Three strikes, you're out!

BOLIVIA | Tuesday, 6 May 2008 | Views [774]

The agriculture around Sorata.

The agriculture around Sorata.

When we left Argentina, virtually the entire country was gridded with strikes. Roads were closed everywhere in protest to the President's new "wealth dispersal" policy. The piqueteros made it very difficult for Kyle and I to leave Cordoba, the center of the web of closures, but we eventually passed into Bolivia, where we believed our problems to be over.

No such luck.

The next strike we encountered was in La Paz. Loaded down with kilos and kilos of woolen goods for friends back home, we lugged it all to the La Paz Post Office to ship it all to the US. But the Post Office was closed, chains hanging from the door handles. The workers were on strike to protest a change in management. The office, through which passed all mail for the entire country, remained closed for two weeks. In the meantime, Kyle and I developed stronger biceps as we hauled around an entire alpaca's worth of wool.

Not two days later we had to deal with another strike. We descended into the lush valley of Sorata for a few days of R&R after the brutality of Huayna Potosi, negotiating landslides and fallen boulders in the micro. Just above the town, we approached a bloqueo. Angry locals, upset about something the provincial mayor was planning, had lain about twenty logs across the road, effectively cutting off transport into the town.

Well, almost effectively. Everyone got out of the micro, walked across the logs, and boarded a new micro on the other side.

We were then strike-free for a few weeks as we reveled in the serenity of Sorata, and later relaxed in Copacabana on the shores of Lake Titicaca. It wasn't until we tried to leave Bolivia that we ran into more trouble, this time caused by Peru. Our bus into Peru stopped at the border, just outside of Copacabana, to get stamped across the frontier. After about half the passengers on the bus had received their exit stamps, a border guard informed us that the road beyond the border was closed all the way to Puno, the next town, about three hours away. I never did find out what those strikers were protesting, but they definitely put a kink in our plans by sending us back to Copacabana for another night.

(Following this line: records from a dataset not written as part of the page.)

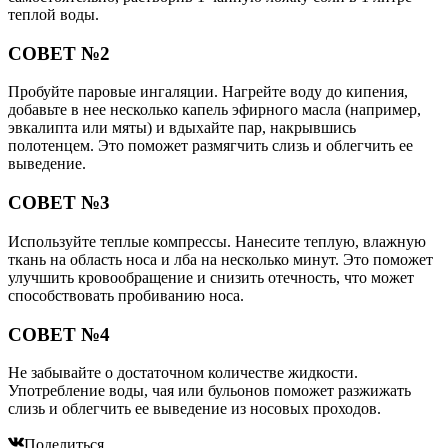
теплой воды.
СОВЕТ №2
Пробуйте паровые ингаляции. Нагрейте воду до кипения,
добавьте в нее несколько капель эфирного масла (например,
эвкалипта или мяты) и вдыхайте пар, накрывшись
полотенцем. Это поможет размягчить слизь и облегчить ее
выведение.
СОВЕТ №3
Используйте теплые компрессы. Нанесите теплую, влажную
ткань на область носа и лба на несколько минут. Это поможет
улучшить кровообращение и снизить отечность, что может
способствовать пробиванию носа.
СОВЕТ №4
Не забывайте о достаточном количестве жидкости.
Употребление воды, чая или бульонов поможет разжижать
слизь и облегчить ее выведение из носовых проходов.
Поделиться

It was back in town that we felt the effects of yet another strike. We wanted to cook dinner in the hostel kitchen, and were told we couldn't because there was no propane for the stove. Propane in Copa came from the Bolivian lowlands, and the lowlands were-- you guessed it -- on strike. The entire town was suffering from a gas shortange, so we ended up cooking quinoa, fried plantains and potatoes on my camping stove in the hostel courtyard.

I don't want to jinx anything, but we've been in Peru for about 10 days now, and have not yet encountered a Peruvian strike. But I'm sure, if we give it enough time (maybe three more days?) it will happen.